__Available data__:

........

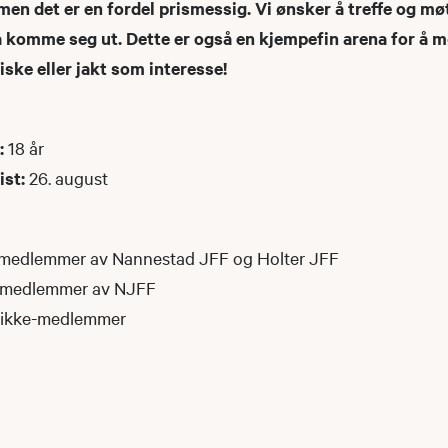
en det er en fordel prismessig. Vi ønsker å treffe og mø
 å komme seg ut. Dette er også en kjempefin arena for å m
fiske eller jakt som interesse!
:
18 år
ist:
26. august
or medlemmer av Nannestad JFF og Holter JFF
or medlemmer av NJFF
or ikke-medlemmer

........

__Exercise objective__: Please give back the data above word for word, with no pictures included.

__Finished task__:
en det er en fordel prismessig. Vi ønsker å treffe og mø
 å komme seg ut. Dette er også en kjempefin arena for å m
fiske eller jakt som interesse!
:
18 år
ist:
26. august
or medlemmer av Nannestad JFF og Holter JFF
or medlemmer av NJFF
or ikke-medlemmer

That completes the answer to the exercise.